В одиннадцать часов вечера все собрались на борту яхты. Капитан и команда занялись последними приготовлениями к отплытию. В полночь стали разводить пары. Капитан отдал приказ быстрей подбрасывать уголь, и вскоре клубы черного дыма смешались с ночным туманом. Паруса — они не могли быть использованы, ибо дул юго-западный ветер, — были тщательно завернуты в холщовые чехлы для защиты их от копоти.

В два часа ночи корпус «Дункана» задрожал; манометр показывал давление в четыре атмосферы; перегретый пар со свистом вырвался из клапанов. Между приливом и отливом наступил временный штиль. Начинало светать, и можно было разглядеть фарватер реки Клайд, его бакены с потускневшими при свете зари фонарями. Наступил час отплытия. Джон Манглс приказал известить Гленарвана, и тот не замедлил подняться на палубу.

Вскоре начался отлив. Прозвучали громкие гудки «Дункана»: отдали концы каната, и, отделившись от окружавших кораблей, яхта отчалила от пристани. Заработал винт, и «Дункан» двинулся по фарватеру реки. Джон не взял лоцмана; он прекрасно знал все извилины реки Клайд, и никто лучше его не вывел бы судно в открытое море. Яхта была послушна его воле. Правой рукой он управлял машиной, а левой — молча и уверенно вращал штурвал. Вскоре последние заводы, расположенные по берегам, сменились виллами, живописно разбросанными по прибрежным холмам, и городской шум замер вдали.

Час спустя «Дункан» проплыл мимо скал Думбартона, еще через два часа был в заливе Клайд.
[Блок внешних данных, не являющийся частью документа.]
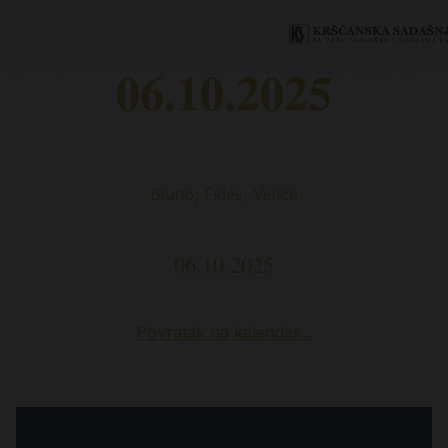
06.10.2025
Bruno; Fides; Verica
06.10.2025
Povratak na kalendar…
В шесть часов утра яхта обогнула мыс Малл-оф-Кинтайр и вышла из Северного пролива в открытый океан.

Глава шестая. ПАССАЖИР КАЮТЫ НОМЕР ШЕСТЬ

В первый день плавания море было бурным, к вечеру подул свежий ветер. «Дункан» сильно качало. Поэтому женщины не появлялись на палубе. Они лежали в каютах, что было весьма благоразумно.

На следующий день ветер круто изменил направление. Капитан Джон Манглс приказал поставить фок, контр-бизань и малый марсель, и «Дункан» стал устойчивее — меньше чувствовалась боковая и килевая качка. Леди Элен и Мери Грант могли с самого утра подняться на палубу, где уже находились Гленарван, майор и капитан.

Восход солнца был великолепен. Дневное светило, похожее на позолоченный диск, поднималось из океана, словно из колоссальной гальванической ванны. «Дункан» скользил в потоках лучезарного света, и казалось, то не ветер, а солнечные лучи надувают его паруса.

Пассажиры яхты благоговейно созерцали появление дневного светила.

— Что за дивное зрелище! — проговорила Элен. — Восход солнца предвещает прекрасный день. Только бы ветер не переменился, остался попутным!

— Трудно желать более благоприятного ветра, дорогая Элен, — отозвался Гленарван, — и нам не приходится сетовать на такое начало нашего путешествия.

— А скажите, дорогой Эдуард, как долог наш путь?

— На это вам ответит только капитан Джон, — сказал Гленарван. — Как мы идем, Джон? Довольны ли вы своим судном?

— Очень доволен, сэр. Это отличное судно — моряку приятно чувствовать его под ногами. И машина и корпус как нельзя лучше подходят друг к другу. Вот почему яхта, как вы сами видите, оставляет за собой такой ровный след и так легко уходит от волны. Мы идем со скоростью семнадцать морских миль в час; если скорость не снизится, то дней через десять пересечем экватор и менее чем через пять недель обогнем мыс Горн.

— Вы слышите. Мери? Меньше чем через пять недель! — обратилась к молодой девушке леди Элен.

— Да, сударыня, — ответила Мери. — Я слышала, и мое сердце сильно забилось при словах капитана.

— Как вы переносите плавание, мисс Мери? — спросил Гленарван.

— Неплохо, сэр. А вскоре надеюсь совсем освоиться с морем.

— А наш юный Роберт?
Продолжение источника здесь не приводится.